Un bruit de pas précipités résonna dans son dos.

Fandorine fit un bond de côté. Juste à temps, car il ressentit une brûlure à l'épaule. C'était sans gravité, la balle l'avait simplement frôlé.

Au-delà du portail, on apercevait la rue dorée par le soleil. Elle paraissait toute proche, mais il ne l'atteindrait pas.

Eraste Pétrovitch s'arrêta, fit volte-face. Il n'allait tout de même pas se faire tirer dans le dos !

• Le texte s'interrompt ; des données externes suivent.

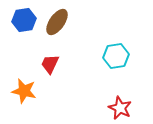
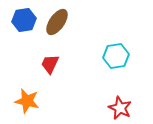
orange star: moved 3 px right, 10 px down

L'homme aux yeux blancs s'arrêta, lui aussi. Il avait tiré trois fois, il restait donc trois balles dans son Bayard. C'était plus que suffisant pour mettre un terme au passage sur terre de monsieur Fandorine, vingt-six ans, sans famille.

Quinze pas les séparaient. C'était trop pour essayer d'entreprendre quoi que ce fût. Où était Karatchentsev ? Où étaient ses gens ? Il n'avait pas le temps de se poser la question.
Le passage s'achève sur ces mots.